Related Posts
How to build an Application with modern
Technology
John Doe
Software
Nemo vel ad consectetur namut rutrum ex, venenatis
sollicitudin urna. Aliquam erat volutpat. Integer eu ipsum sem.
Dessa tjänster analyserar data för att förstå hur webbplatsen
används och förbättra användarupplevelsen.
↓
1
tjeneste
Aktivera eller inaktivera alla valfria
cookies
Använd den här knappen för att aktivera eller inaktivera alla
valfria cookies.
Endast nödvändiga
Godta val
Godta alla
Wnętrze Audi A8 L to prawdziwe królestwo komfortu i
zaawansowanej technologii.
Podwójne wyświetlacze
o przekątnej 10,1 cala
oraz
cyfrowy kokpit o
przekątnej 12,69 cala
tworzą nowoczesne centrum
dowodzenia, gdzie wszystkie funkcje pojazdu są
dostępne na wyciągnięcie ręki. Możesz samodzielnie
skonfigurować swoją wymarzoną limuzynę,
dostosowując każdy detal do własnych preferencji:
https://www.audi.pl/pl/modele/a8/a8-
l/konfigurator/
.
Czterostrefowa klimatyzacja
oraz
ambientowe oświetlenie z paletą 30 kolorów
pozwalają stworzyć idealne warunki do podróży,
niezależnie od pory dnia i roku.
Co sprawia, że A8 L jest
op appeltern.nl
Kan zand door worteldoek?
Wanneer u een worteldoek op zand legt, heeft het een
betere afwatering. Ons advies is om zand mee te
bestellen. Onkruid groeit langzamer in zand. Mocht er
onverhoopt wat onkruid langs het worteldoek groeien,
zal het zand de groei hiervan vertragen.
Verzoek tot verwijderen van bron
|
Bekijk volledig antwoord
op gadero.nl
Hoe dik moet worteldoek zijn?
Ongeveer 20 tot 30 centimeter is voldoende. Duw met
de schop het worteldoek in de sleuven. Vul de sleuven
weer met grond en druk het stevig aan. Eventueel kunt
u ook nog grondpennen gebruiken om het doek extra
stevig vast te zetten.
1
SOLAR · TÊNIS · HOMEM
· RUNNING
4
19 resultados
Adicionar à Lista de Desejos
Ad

____________________

### PROBLEM
When a line above includes the word "zand", please list that line.

### EXERCISE OUTPUT
Kan zand door worteldoek?
Wanneer u een worteldoek op zand legt, heeft het een
betere afwatering. Ons advies is om zand mee te
bestellen. Onkruid groeit langzamer in zand. Mocht er
zal het zand de groei hiervan vertragen.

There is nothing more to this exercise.